PROJECT SUMMARY/ABSTRACT
Nearly half of US adults age ≥ 65 (> 24 million) have prediabetes, which is often a precursor to type 2 diabetes
mellitus (T2DM) and associated cardiovascular (CV) diseases and mortality. To address this public health
burden, the Centers for Medicare and Medicaid Services enacted coverage of the Medicare Diabetes
Prevention Program (MDPP) in 2018. Based on the National Diabetes Prevention Program (NDPP), the MDPP
is an evidence-based (EB) lifestyle intervention that holds great promise, but is often unavailable and greatly
underutilized. Reasons for lack of access and use remain unidentified, leaving a critical need to determine the
individual, organizational, and contextual factors among program suppliers, older adults, and healthcare
providers that are affecting MDPP availability and use.
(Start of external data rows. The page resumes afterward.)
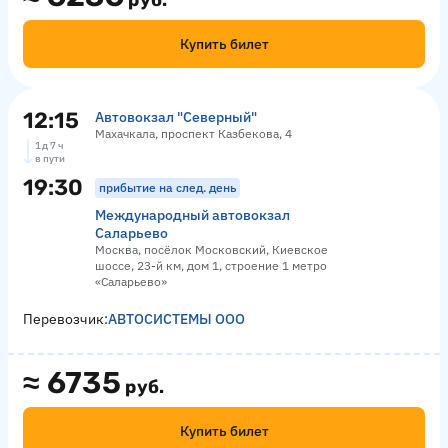
руб.
Купить билет
12:15
Автовокзал "Северный"
Махачкала, проспект Казбекова, 4
1 д 7 ч
в пути
19:30
прибытие на след. день
Международный автовокзал
Саларьево
Москва, посёлок Московский, Киевское
шоссе, 23-й км, дом 1, строение 1 метро
«Саларьево»
Перевозчик:
АВТОСИСТЕМЫ ООО
≈
6735
руб.
Купить билет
The objective for this R15 REAP application is to
determine the diverse factors, processes, facilitators, and barriers affecting MDPP implementation and use,
while providing an opportunity to stimulate research at Duquesne University. Without identifying these factors,
implementation strategies to reduce barriers and promote facilitators of the MDPP cannot be readily enacted.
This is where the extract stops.